[Task]
Report how many lines below contain the word "export", and give only that number.

Document layout analysis data
== Segment start ==
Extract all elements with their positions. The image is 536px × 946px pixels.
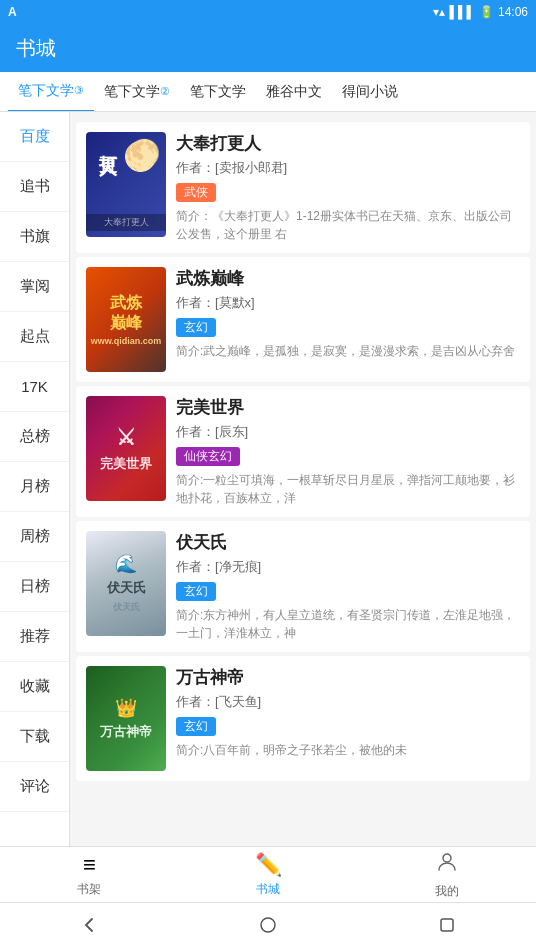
nav-bookstore-label: 书城 [256, 881, 280, 898]
book-info-5: 万古神帝 作者：[飞天鱼] 玄幻 简介:八百年前，明帝之子张若尘，被他的未 [176, 666, 520, 771]
svg-point-0 [443, 854, 451, 862]
sidebar-item-17k[interactable]: 17K [0, 362, 69, 412]
book-title: 武炼巅峰 [176, 267, 520, 290]
sidebar: 百度 追书 书旗 掌阅 起点 17K 总榜 月榜 周榜 日榜 推荐 [0, 112, 70, 846]
sidebar-item-zhoubang[interactable]: 周榜 [0, 512, 69, 562]
book-tag: 玄幻 [176, 582, 216, 601]
content-area: 百度 追书 书旗 掌阅 起点 17K 总榜 月榜 周榜 日榜 推荐 [0, 112, 536, 846]
sidebar-item-zhangyue[interactable]: 掌阅 [0, 262, 69, 312]
bookshelf-icon: ≡ [83, 852, 96, 878]
sys-nav [0, 902, 536, 946]
book-cover-5: 👑 万古神帝 [86, 666, 166, 771]
back-button[interactable] [71, 907, 107, 943]
book-title: 大奉打更人 [176, 132, 520, 155]
app-title: 书城 [16, 35, 56, 62]
sidebar-item-yuebang[interactable]: 月榜 [0, 462, 69, 512]
book-tag: 玄幻 [176, 318, 216, 337]
sidebar-item-zhuishu[interactable]: 追书 [0, 162, 69, 212]
tab-bixia1[interactable]: 笔下文学 [180, 72, 256, 112]
nav-bookshelf-label: 书架 [77, 881, 101, 898]
list-item[interactable]: 👑 万古神帝 万古神帝 作者：[飞天鱼] 玄幻 简介:八百年前，明帝之子张若尘，… [76, 656, 530, 781]
book-info-1: 大奉打更人 作者：[卖报小郎君] 武侠 简介：《大奉打更人》1-12册实体书已在… [176, 132, 520, 243]
list-item[interactable]: ⚔ 完美世界 完美世界 作者：[辰东] 仙侠玄幻 简介:一粒尘可填海，一根草斩尽… [76, 386, 530, 517]
book-info-2: 武炼巅峰 作者：[莫默x] 玄幻 简介:武之巅峰，是孤独，是寂寞，是漫漫求索，是… [176, 267, 520, 372]
list-item[interactable]: 🌕 打更人 大奉打更人 大奉打更人 作者：[卖报小郎君] 武侠 简介：《大奉打更… [76, 122, 530, 253]
book-cover-3: ⚔ 完美世界 [86, 396, 166, 501]
book-title: 万古神帝 [176, 666, 520, 689]
tab-yagu[interactable]: 雅谷中文 [256, 72, 332, 112]
status-bar: A ▾▴ ▌▌▌ 🔋 14:06 [0, 0, 536, 24]
sidebar-item-shuqi[interactable]: 书旗 [0, 212, 69, 262]
book-cover-4: 🌊 伏天氏 伏天氏 [86, 531, 166, 636]
category-tabs: 笔下文学③ 笔下文学② 笔下文学 雅谷中文 得间小说 [0, 72, 536, 112]
sidebar-item-shoucang[interactable]: 收藏 [0, 662, 69, 712]
bookstore-icon: ✏️ [255, 852, 282, 878]
app-bar: 书城 [0, 24, 536, 72]
book-info-4: 伏天氏 作者：[净无痕] 玄幻 简介:东方神州，有人皇立道统，有圣贤宗门传道，左… [176, 531, 520, 642]
sidebar-item-xiazai[interactable]: 下载 [0, 712, 69, 762]
book-author: 作者：[飞天鱼] [176, 693, 520, 711]
book-desc: 简介:武之巅峰，是孤独，是寂寞，是漫漫求索，是吉凶从心弃舍 [176, 342, 520, 360]
book-author: 作者：[卖报小郎君] [176, 159, 520, 177]
book-tag: 武侠 [176, 183, 216, 202]
sidebar-item-baidu[interactable]: 百度 [0, 112, 69, 162]
book-author: 作者：[莫默x] [176, 294, 520, 312]
nav-profile[interactable]: 我的 [357, 847, 536, 902]
tab-dejian[interactable]: 得间小说 [332, 72, 408, 112]
nav-profile-label: 我的 [435, 883, 459, 900]
book-cover-2: 武炼巅峰 www.qidian.com [86, 267, 166, 372]
sidebar-item-ribang[interactable]: 日榜 [0, 562, 69, 612]
battery-icon: 🔋 [479, 5, 494, 19]
signal-icon: ▌▌▌ [449, 5, 475, 19]
book-author: 作者：[净无痕] [176, 558, 520, 576]
sidebar-item-qidian[interactable]: 起点 [0, 312, 69, 362]
book-list: 🌕 打更人 大奉打更人 大奉打更人 作者：[卖报小郎君] 武侠 简介：《大奉打更… [70, 112, 536, 846]
book-author: 作者：[辰东] [176, 423, 520, 441]
book-info-3: 完美世界 作者：[辰东] 仙侠玄幻 简介:一粒尘可填海，一根草斩尽日月星辰，弹指… [176, 396, 520, 507]
sidebar-item-zongbang[interactable]: 总榜 [0, 412, 69, 462]
svg-point-1 [261, 918, 275, 932]
book-cover-1: 🌕 打更人 大奉打更人 [86, 132, 166, 237]
tab-bixia2[interactable]: 笔下文学② [94, 72, 180, 112]
book-title: 伏天氏 [176, 531, 520, 554]
nav-bookstore[interactable]: ✏️ 书城 [179, 847, 358, 902]
tab-bixia3[interactable]: 笔下文学③ [8, 72, 94, 112]
profile-icon [435, 850, 459, 880]
book-desc: 简介:东方神州，有人皇立道统，有圣贤宗门传道，左淮足地强，一土门，洋淮林立，神 [176, 606, 520, 642]
book-tag: 玄幻 [176, 717, 216, 736]
recent-button[interactable] [429, 907, 465, 943]
list-item[interactable]: 武炼巅峰 www.qidian.com 武炼巅峰 作者：[莫默x] 玄幻 简介:… [76, 257, 530, 382]
book-desc: 简介:八百年前，明帝之子张若尘，被他的未 [176, 741, 520, 759]
time-display: 14:06 [498, 5, 528, 19]
list-item[interactable]: 🌊 伏天氏 伏天氏 伏天氏 作者：[净无痕] 玄幻 简介:东方神州，有人皇立道统… [76, 521, 530, 652]
home-button[interactable] [250, 907, 286, 943]
book-desc: 简介:一粒尘可填海，一根草斩尽日月星辰，弹指河工颠地要，衫地扑花，百族林立，洋 [176, 471, 520, 507]
book-desc: 简介：《大奉打更人》1-12册实体书已在天猫、京东、出版公司公发售，这个册里 右 [176, 207, 520, 243]
sidebar-item-pinglun[interactable]: 评论 [0, 762, 69, 812]
status-app-icon: A [8, 5, 17, 19]
bottom-nav: ≡ 书架 ✏️ 书城 我的 [0, 846, 536, 902]
nav-bookshelf[interactable]: ≡ 书架 [0, 847, 179, 902]
sidebar-item-tuijian[interactable]: 推荐 [0, 612, 69, 662]
book-tag: 仙侠玄幻 [176, 447, 240, 466]
wifi-icon: ▾▴ [433, 5, 445, 19]
svg-rect-2 [441, 919, 453, 931]
book-title: 完美世界 [176, 396, 520, 419]
status-right: ▾▴ ▌▌▌ 🔋 14:06 [433, 5, 528, 19]
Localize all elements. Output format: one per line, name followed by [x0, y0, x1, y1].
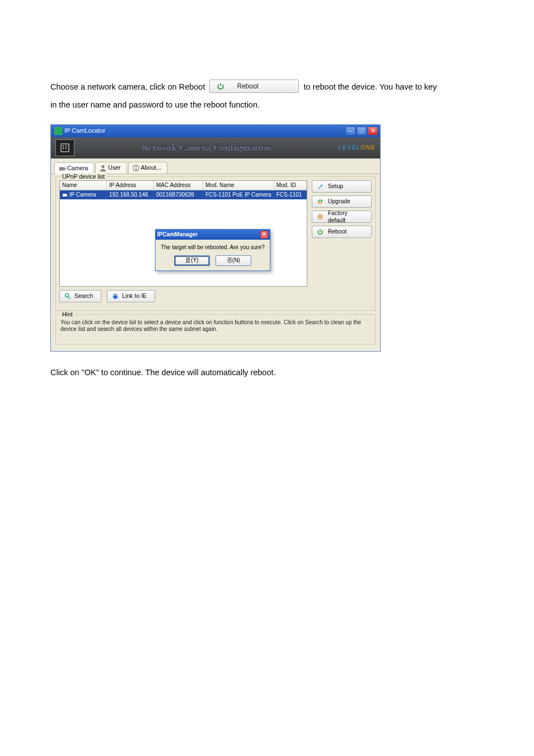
building-icon	[58, 142, 72, 154]
reboot-inline-label: Reboot	[237, 79, 259, 94]
window-title: IP CamLocator	[64, 127, 105, 134]
confirm-dialog: IPCamManager ✕ The target will be reboot…	[155, 229, 270, 271]
svg-rect-5	[59, 167, 64, 170]
power-icon	[317, 228, 324, 235]
refresh-icon	[317, 198, 324, 205]
close-button[interactable]: ✕	[368, 127, 378, 136]
tab-user[interactable]: User	[95, 162, 127, 174]
setup-button[interactable]: Setup	[312, 180, 372, 193]
search-label: Search	[74, 292, 93, 300]
maximize-button[interactable]: □	[357, 127, 367, 136]
group-legend: UPnP device list	[60, 173, 106, 180]
reboot-button-inline[interactable]: Reboot	[209, 80, 299, 93]
gear-icon	[317, 213, 324, 220]
brand-logo: LEVELONE	[339, 144, 376, 151]
dialog-message: The target will be rebooted. Are you sur…	[160, 244, 265, 251]
svg-point-14	[318, 216, 321, 218]
link-label: Link to IE	[122, 292, 147, 300]
col-ip[interactable]: IP Address	[107, 181, 154, 190]
hint-legend: Hint	[60, 311, 74, 318]
svg-point-11	[65, 293, 69, 297]
tab-camera-label: Camera	[67, 165, 88, 172]
col-modid[interactable]: Mod. ID	[274, 181, 307, 190]
cell-mac: 00116B730639	[154, 190, 203, 199]
svg-rect-0	[61, 144, 69, 152]
tab-about[interactable]: About...	[128, 162, 167, 174]
col-modname[interactable]: Mod. Name	[203, 181, 274, 190]
doc-text: in the user name and password to use the…	[50, 96, 484, 114]
reboot-label: Reboot	[328, 228, 347, 235]
hint-text: You can click on the device list to sele…	[60, 319, 371, 333]
titlebar: IP CamLocator – □ ✕	[51, 125, 380, 137]
dialog-close-button[interactable]: ✕	[260, 231, 268, 239]
col-mac[interactable]: MAC Address	[154, 181, 203, 190]
camera-icon	[58, 165, 66, 172]
cell-name: IP Camera	[69, 192, 96, 198]
doc-text: Click on "OK" to continue. The device wi…	[50, 364, 484, 382]
upgrade-label: Upgrade	[328, 198, 350, 205]
device-grid[interactable]: Name IP Address MAC Address Mod. Name Mo…	[59, 180, 307, 287]
svg-rect-2	[65, 146, 67, 147]
app-icon	[54, 127, 62, 135]
svg-rect-9	[135, 166, 137, 167]
reboot-button[interactable]: Reboot	[312, 226, 372, 238]
power-icon	[217, 82, 224, 90]
camera-icon	[62, 192, 68, 198]
doc-text: to reboot the device. You have to key	[304, 82, 437, 91]
upgrade-button[interactable]: Upgrade	[312, 195, 372, 208]
search-button[interactable]: Search	[59, 290, 101, 302]
factory-default-button[interactable]: Factory default	[312, 211, 372, 223]
search-icon	[64, 293, 71, 300]
tab-about-label: About...	[141, 164, 161, 171]
table-row[interactable]: IP Camera 192.168.50.146 00116B730639 FC…	[60, 190, 307, 199]
dialog-yes-button[interactable]: 是(Y)	[174, 255, 210, 266]
hint-group: Hint You can click on the device list to…	[55, 314, 376, 344]
tab-row: Camera User About...	[51, 158, 380, 174]
svg-rect-3	[63, 148, 64, 149]
setup-label: Setup	[328, 183, 343, 190]
svg-rect-8	[135, 167, 137, 170]
link-to-ie-button[interactable]: Link to IE	[107, 290, 155, 302]
svg-rect-4	[65, 148, 67, 149]
user-icon	[99, 164, 107, 172]
info-icon	[132, 164, 140, 172]
minimize-button[interactable]: –	[345, 127, 355, 136]
dialog-no-button[interactable]: 否(N)	[216, 255, 251, 266]
dialog-title: IPCamManager	[157, 231, 198, 238]
app-window: IP CamLocator – □ ✕ Network Camera Confi…	[50, 124, 381, 352]
doc-text: Choose a network camera, click on Reboot	[50, 82, 207, 91]
svg-rect-1	[63, 146, 64, 147]
tab-user-label: User	[108, 164, 120, 171]
tab-camera[interactable]: Camera	[54, 162, 94, 174]
svg-rect-10	[63, 194, 66, 197]
wrench-icon	[317, 183, 324, 190]
header-title: Network Camera Configuration	[142, 142, 271, 153]
svg-line-12	[68, 297, 71, 299]
cell-modid: FCS-1101	[274, 190, 307, 199]
logo-icon	[55, 139, 74, 156]
col-name[interactable]: Name	[60, 181, 107, 190]
factory-label: Factory default	[328, 209, 367, 223]
cell-modname: FCS-1101 PoE IP Camera	[203, 190, 274, 199]
cell-ip: 192.168.50.146	[107, 190, 154, 199]
header-strip: Network Camera Configuration LEVELONE	[51, 137, 380, 158]
grid-header: Name IP Address MAC Address Mod. Name Mo…	[60, 181, 307, 190]
device-list-group: UPnP device list Name IP Address MAC Add…	[55, 176, 376, 311]
svg-point-6	[102, 165, 105, 168]
ie-icon	[112, 293, 119, 300]
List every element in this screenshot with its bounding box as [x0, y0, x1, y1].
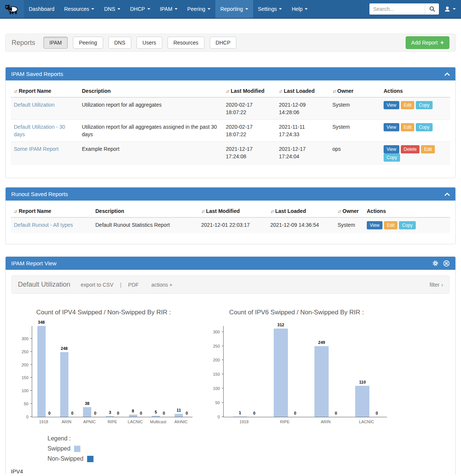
column-header-owner[interactable]: ↓↑Owner — [335, 205, 364, 217]
nav-item-dns[interactable]: DNS — [99, 0, 125, 18]
delete-button[interactable]: Delete — [401, 145, 420, 153]
bar-swipped[interactable] — [175, 414, 183, 417]
report-name-link[interactable]: Default Utilization - 30 days — [14, 124, 65, 137]
user-menu[interactable] — [444, 6, 456, 13]
nav-item-peering[interactable]: Peering — [182, 0, 215, 18]
nav-item-resources[interactable]: Resources — [59, 0, 99, 18]
collapse-chevron-up-icon[interactable] — [445, 72, 450, 76]
copy-button[interactable]: Copy — [384, 153, 400, 162]
category-label: LACNIC — [124, 419, 147, 424]
nav-item-settings[interactable]: Settings — [253, 0, 287, 18]
column-header-last-modified[interactable]: ↓↑Last Modified — [198, 205, 267, 217]
sort-icon[interactable]: ↓↑ — [338, 209, 341, 214]
bar-swipped[interactable] — [129, 415, 137, 417]
export-pdf-link[interactable]: PDF — [128, 282, 139, 288]
description-cell: Utilization report for all aggregates — [79, 97, 223, 120]
gear-icon[interactable] — [432, 260, 439, 266]
tab-ipam[interactable]: IPAM — [43, 37, 68, 49]
sort-icon[interactable]: ↓↑ — [14, 89, 17, 94]
category-label: APNIC — [78, 419, 101, 424]
sort-icon[interactable]: ↓↑ — [14, 209, 17, 214]
plot-wrap: 0501001502002503001019183120RIPE2490ARIN… — [206, 326, 387, 417]
column-header-owner[interactable]: ↓↑Owner — [329, 85, 381, 97]
current-report-name: Default Utilization — [18, 281, 70, 289]
tab-peering[interactable]: Peering — [73, 37, 103, 49]
column-header-report-name[interactable]: ↓↑Report Name — [11, 205, 92, 217]
section-label-ipv4: IPV4 — [11, 468, 455, 475]
copy-button[interactable]: Copy — [399, 221, 415, 229]
nav-item-dhcp[interactable]: DHCP — [125, 0, 155, 18]
page-content: Reports IPAMPeeringDNSUsersResourcesDHCP… — [0, 34, 461, 475]
view-button[interactable]: View — [384, 145, 399, 153]
copy-button[interactable]: Copy — [416, 101, 432, 109]
bar-swipped[interactable] — [152, 416, 160, 417]
report-name-link[interactable]: Default Utilization — [14, 102, 55, 108]
ipam-report-view-header: IPAM Report View — [6, 257, 455, 270]
tab-resources[interactable]: Resources — [168, 37, 205, 49]
filter-link[interactable]: filter› — [430, 282, 443, 288]
nav-item-ipam[interactable]: IPAM — [155, 0, 182, 18]
view-button[interactable]: View — [384, 101, 399, 109]
actions-menu-link[interactable]: actions + — [151, 282, 172, 288]
bar-swipped[interactable] — [106, 416, 114, 417]
nav-item-label: Peering — [187, 6, 205, 12]
view-button[interactable]: View — [384, 123, 399, 131]
legend-swatch-non-swipped — [87, 456, 93, 462]
report-table: ↓↑Report NameDescription↓↑Last Modified↓… — [11, 85, 450, 165]
bar-value-label: 0 — [94, 411, 96, 415]
edit-button[interactable]: Edit — [421, 145, 435, 153]
bar-swipped[interactable] — [233, 416, 247, 417]
column-header-last-modified[interactable]: ↓↑Last Modified — [223, 85, 276, 97]
sort-icon[interactable]: ↓↑ — [279, 89, 282, 94]
bar-swipped[interactable] — [274, 329, 288, 417]
tab-dhcp[interactable]: DHCP — [210, 37, 237, 49]
sort-icon[interactable]: ↓↑ — [201, 209, 204, 214]
search-button[interactable] — [425, 3, 439, 15]
bar-value-label: 5 — [155, 410, 157, 414]
chart-legend: Legend : SwippedNon-Swipped — [47, 435, 455, 462]
report-name-link[interactable]: Some IPAM Report — [14, 146, 59, 152]
report-name-link[interactable]: Default Runout - All types — [14, 222, 73, 228]
collapse-chevron-up-icon[interactable] — [445, 192, 450, 196]
ipv6-swip-chart: Count of IPV6 Swipped / Non-Swipped By R… — [206, 309, 387, 417]
column-header-report-name[interactable]: ↓↑Report Name — [11, 85, 79, 97]
bar-value-label: 38 — [85, 401, 89, 406]
last-modified-cell: 2021-12-17 17:24:08 — [223, 142, 276, 165]
nav-item-dashboard[interactable]: Dashboard — [24, 0, 59, 18]
category-label: 1918 — [32, 419, 55, 424]
column-header-last-loaded[interactable]: ↓↑Last Loaded — [276, 85, 329, 97]
nav-item-reporting[interactable]: Reporting — [215, 0, 253, 18]
category-label: RIPE — [264, 419, 305, 424]
edit-button[interactable]: Edit — [401, 123, 415, 131]
y-axis-tick-label: 250 — [22, 350, 28, 354]
bar-swipped[interactable] — [355, 386, 369, 417]
caret-down-icon — [279, 8, 282, 10]
nav-item-help[interactable]: Help — [287, 0, 313, 18]
bar-value-label: 0 — [140, 411, 142, 415]
sort-icon[interactable]: ↓↑ — [270, 209, 273, 214]
sort-icon[interactable]: ↓↑ — [332, 89, 335, 94]
table-row: Default Runout - All typesDefault Runout… — [11, 217, 450, 233]
bar-group-arin: 2490ARIN — [305, 326, 346, 417]
close-circle-icon[interactable] — [443, 260, 450, 267]
tab-users[interactable]: Users — [136, 37, 162, 49]
bar-value-label: 0 — [253, 411, 255, 415]
report-view-toolbar: Default Utilization export to CSV | PDF … — [12, 275, 449, 294]
export-csv-link[interactable]: export to CSV — [81, 282, 113, 288]
search-input[interactable] — [369, 3, 425, 15]
sort-icon[interactable]: ↓↑ — [226, 89, 229, 94]
view-button[interactable]: View — [367, 221, 382, 229]
edit-button[interactable]: Edit — [384, 221, 398, 229]
provision-panda-logo[interactable] — [0, 0, 24, 18]
bar-swipped[interactable] — [83, 407, 91, 417]
bar-swipped[interactable] — [60, 352, 68, 417]
column-header-last-loaded[interactable]: ↓↑Last Loaded — [267, 205, 335, 217]
bar-swipped[interactable] — [314, 346, 329, 417]
copy-button[interactable]: Copy — [416, 123, 432, 131]
actions-cell: ViewEditCopy — [364, 217, 450, 233]
bar-swipped[interactable] — [37, 326, 46, 417]
add-report-button[interactable]: Add Report + — [406, 36, 449, 49]
tab-dns[interactable]: DNS — [108, 37, 132, 49]
edit-button[interactable]: Edit — [401, 101, 415, 109]
bar-value-label: 0 — [294, 411, 296, 415]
== Segment end ==
[Solution to the problem]
3